USS Howquah was a screw steamer purchased by the Union Navy in Boston from G. W. Upton on 17 June 1863, for action against Confederate commerce raider CSS Tacony which was then preying upon Northern merchantmen during what Professor Richard S. West has called "the most brilliant daredevil cruise of the war."

==Search for Tacony==
Howquah departed Boston 25 June 1863, with Acting Volunteer Lieutenant E. F. Devens in command, to search for Tacony in the southern section of the Banks of Newfoundland but her quarry had been destroyed the day before she sailed. Taconys captain, Lieutenant Charles W. Read, OSN, in an effort to elude the Northern gunboats who were scouring the sea for his ship, shifted his guns to captured fishing schooner Archer and put the torch to Tacony. He and his crew were captured 3 days later while attempting to escape to sea from Portland, Maine, in still another prize, Revenue cutter Caleb Gushing.

==Blockade duty==
When Howquah returned to Boston 3 July, she received orders to sail for Wilmington, North Carolina, for blockade duty. Except for occasional brief interruptions for repairs, she remained in waters off Wilmington until close to the end of the war, usually stationed near New Inlet. There on 5 November 1863 she assisted USS Nansemond and Army transport SS Fulton capture CSS Margaret and CSS Jessie after the ship had run the blockade 15 times. Only 5 days later, she took CSS Ella, a small, fast and new side-wheel steamer subsequently serving the Navy as a picket, patrol, and dispatch vessel. Next, on 11 December, she forced an unidentified ship to run on the beach to be wrecked by a heavy sea.

On Christmas Eve she transported troops from Beaufort, North Carolina, to Bear Inlet to ruin salt works vital to the Confederate war economy. Again on 21 April 1864, she joined USS Niphon in an attack on salt works on Masonboro Sound. Her guns shelled the beach while a landing party smashed salt-making equipment ashore.
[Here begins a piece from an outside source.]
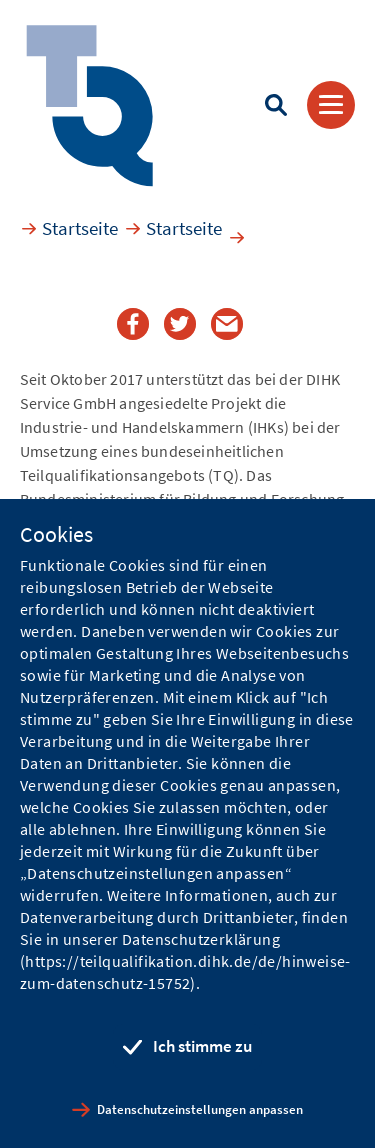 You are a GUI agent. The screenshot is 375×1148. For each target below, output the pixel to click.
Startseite (80, 228)
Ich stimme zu (202, 1046)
Early morning 7 May 1864, Howquah and five other blockaders engaged Confederate ironclad ram CSS Raleigh and drove her back toward the harbor to run aground and "break her back" while attempting to cross the bar to safety. On 25 September, while chasing and firing on blockade runner CSS Lynx, Howquah was caught in a cross fire from Fort Fisher and from "friendly guns" on two other Union ships, USS Governor Buckingham and USS Niphon. In this operation one of her bluejackets was killed and four others were wounded, but her hull was not seriously damaged. CSS Lynx ended up on the beach totally destroyed by fire.

==Second Battle of Fort Fisher==
Christmas Eve 1864 found Howquah engaged in amphibious operations. This time the objective was Fort Fisher, which protected Wilmington, one of the South's most successful centers of blockade running and her last port for overseas aid. Howquah landed troops who took the Flag Pond Hill battery and bombarded enemy positions to support Union forces ashore. Unfortunately, Major General B. F. Butler nullified this success by ordering his troops to give up their beachheads and return to their ships; and Howquah had the unpleasant task of assisting in the evacuation. But in less than a month, the Northern ships were again attacking Fort Fisher in conjunction with the Army. Howquah anchored off Half Moon Battery 16 January 1865 and fired at targets ashore while her cutters evacuated the wounded. She remained in the area supporting Northern troops and the fleet's landing force with her guns until the last pockets of resistance along the Wilmington waterfront had been snuffed out.

==To the Gulf==
Howquah was transferred to Key West for duty in the East Gulf Blockading Squadron. She was stationed in Saint George's Sound, Florida, until ordered North 1 June. She decommissioned at Philadelphia 22 June 1865 and was sold at public auction 10 August 1865.